Return the lines of the data below in which the string "નઓવર" occurs.

MATERIAL SUPPLIED
════════════════
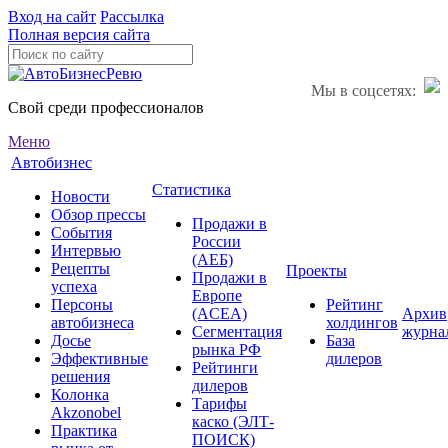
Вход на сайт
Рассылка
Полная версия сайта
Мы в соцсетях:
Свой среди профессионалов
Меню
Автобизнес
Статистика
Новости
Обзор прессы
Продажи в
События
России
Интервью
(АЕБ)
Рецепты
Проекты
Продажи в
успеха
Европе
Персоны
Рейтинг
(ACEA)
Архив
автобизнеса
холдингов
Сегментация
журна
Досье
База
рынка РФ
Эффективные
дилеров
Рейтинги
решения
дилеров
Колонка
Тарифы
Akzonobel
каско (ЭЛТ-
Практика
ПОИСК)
════════════════
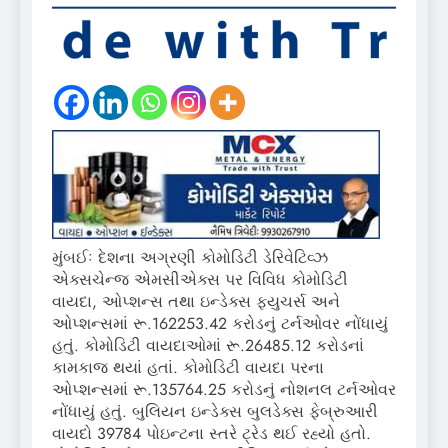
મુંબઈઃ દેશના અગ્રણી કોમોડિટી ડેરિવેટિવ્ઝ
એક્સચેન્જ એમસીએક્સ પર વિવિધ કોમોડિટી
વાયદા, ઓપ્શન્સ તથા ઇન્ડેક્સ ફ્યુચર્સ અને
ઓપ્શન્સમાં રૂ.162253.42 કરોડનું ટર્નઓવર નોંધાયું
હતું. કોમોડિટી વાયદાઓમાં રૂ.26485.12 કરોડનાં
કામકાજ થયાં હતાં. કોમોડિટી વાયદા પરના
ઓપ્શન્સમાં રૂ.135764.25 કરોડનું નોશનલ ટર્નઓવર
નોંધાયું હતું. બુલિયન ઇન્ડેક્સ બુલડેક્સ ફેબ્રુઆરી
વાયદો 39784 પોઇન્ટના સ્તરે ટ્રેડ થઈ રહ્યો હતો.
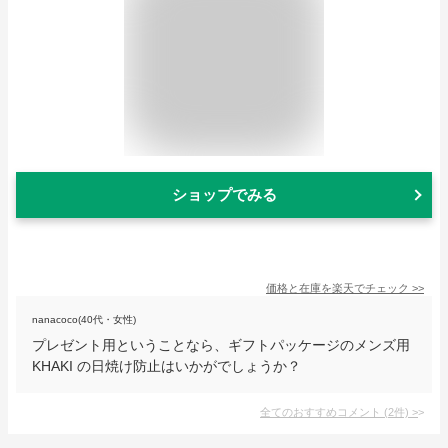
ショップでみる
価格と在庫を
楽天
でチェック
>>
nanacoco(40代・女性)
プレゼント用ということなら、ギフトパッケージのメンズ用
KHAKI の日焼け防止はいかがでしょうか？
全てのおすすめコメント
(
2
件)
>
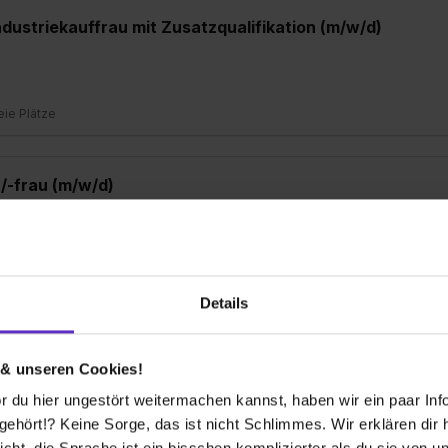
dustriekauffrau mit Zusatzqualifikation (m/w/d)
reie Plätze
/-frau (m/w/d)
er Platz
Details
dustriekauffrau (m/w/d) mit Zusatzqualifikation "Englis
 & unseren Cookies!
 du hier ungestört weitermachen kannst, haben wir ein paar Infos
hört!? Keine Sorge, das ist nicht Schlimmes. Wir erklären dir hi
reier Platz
════════════════
ANSWER FOR THIS EXERCISE
ઓપ્શન્સમાં રૂ.162253.42 કરોડનું ટર્નઓવર નોંધાયું
ઓપ્શન્સમાં રૂ.135764.25 કરોડનું નોશનલ ટર્નઓવર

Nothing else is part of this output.